In a bid to counter the global steel market oversupply, South Africa has shown renewed determination to ensure a level playing field for local manufacturers and a ‘safeguard duty’ of 9% is to be implemented on certain hot-rolled steel products by the International Trade Administration Commission (ITAC).

Vertser said AMSA had accessed a working capital facility of R1 billion to support ongoing operations.

However, he was disappointed that discussions with organised labour to reduce the cost structure of the Longs Business were ‘unsuccessful, as trade unions rejected efforts to find solutions that would have enhanced the company’s competitiveness.’

“While these short-term initiatives only partially address the structural sustainability of the Longs Business, progress is being made on medium- and longer-term interventions. These include advancing local mineral beneficiation policies for iron ore to supply regional demand and promoting local supply for local demand in key economic sectors and state-owned enterprises.”

He was pleased that the Longs Business has maintained operational stability throughout the first half of 2024.

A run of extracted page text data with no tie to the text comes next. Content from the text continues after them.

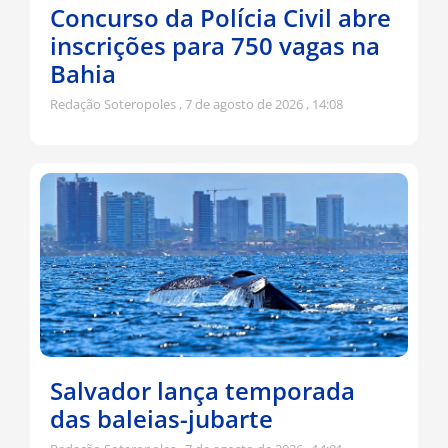
Concurso da Polícia Civil abre
inscrições para 750 vagas na
Bahia
Redação Soteropoles
7 de agosto de 2026
14:08
Salvador lança temporada
das baleias-jubarte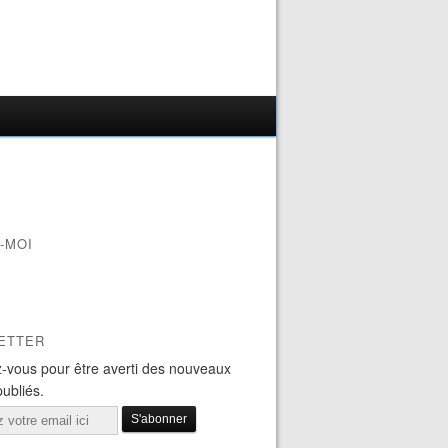
-MOI
ETTER
-vous pour être averti des nouveaux
publiés.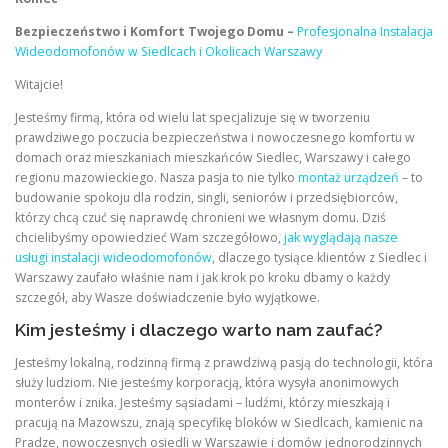
Bezpieczeństwo i Komfort Twojego Domu –
Profesjonalna Instalacja
Wideodomofonów w Siedlcach i Okolicach Warszawy
Witajcie!
Jesteśmy firmą, która od wielu lat specjalizuje się w tworzeniu
prawdziwego poczucia bezpieczeństwa i nowoczesnego komfortu w
domach oraz mieszkaniach mieszkańców Siedlec, Warszawy i całego
regionu mazowieckiego. Nasza pasja to nie tylko
montaż urządzeń
– to
budowanie spokoju dla rodzin, singli, seniorów i przedsiębiorców,
którzy chcą czuć się naprawdę chronieni we własnym domu. Dziś
chcielibyśmy opowiedzieć Wam szczegółowo,
jak wyglądają nasze
usługi instalacji wideodomofonów
, dlaczego tysiące klientów z Siedlec i
Warszawy zaufało właśnie nam i jak krok po kroku dbamy o każdy
szczegół, aby Wasze doświadczenie było wyjątkowe.
Kim jesteśmy i dlaczego warto nam zaufać?
Jesteśmy lokalną, rodzinną firmą z prawdziwą pasją do technologii, która
służy ludziom. Nie jesteśmy korporacją, która wysyła anonimowych
monterów i znika. Jesteśmy sąsiadami – ludźmi, którzy mieszkają i
pracują na Mazowszu, znają specyfikę bloków w Siedlcach, kamienic na
Pradze, nowoczesnych osiedli w Warszawie i domów jednorodzinnych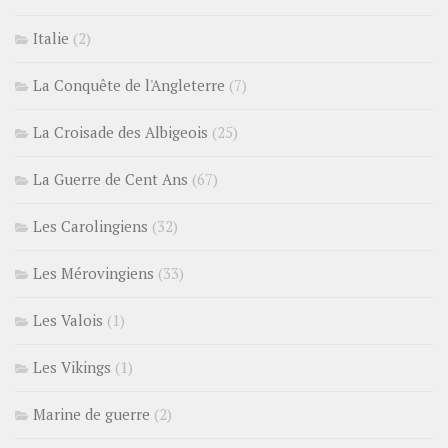
Italie
(2)
La Conquête de l'Angleterre
(7)
La Croisade des Albigeois
(25)
La Guerre de Cent Ans
(67)
Les Carolingiens
(32)
Les Mérovingiens
(33)
Les Valois
(1)
Les Vikings
(1)
Marine de guerre
(2)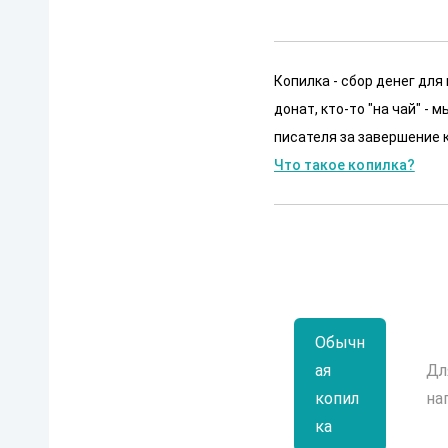
Копилка - сбор денег для
донат, кто-то "на чай" -
писателя за завершение к
Что такое копилка?
Обычн
ая
Дл
копил
на
ка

“With the Longs Business broadly performing within expectations, the financial results for the first six months is expected to be negatively impacted by challenging domestic and regional trading conditions, as well as the operational interruptions at the Vanderbijlpark blast furnaces.

“However, due to intensive cash management actions, the net borrowings position is anticipated to remain within tolerable levels. The second half of 2024 is expected to more accurately reflect the underlying business performance.”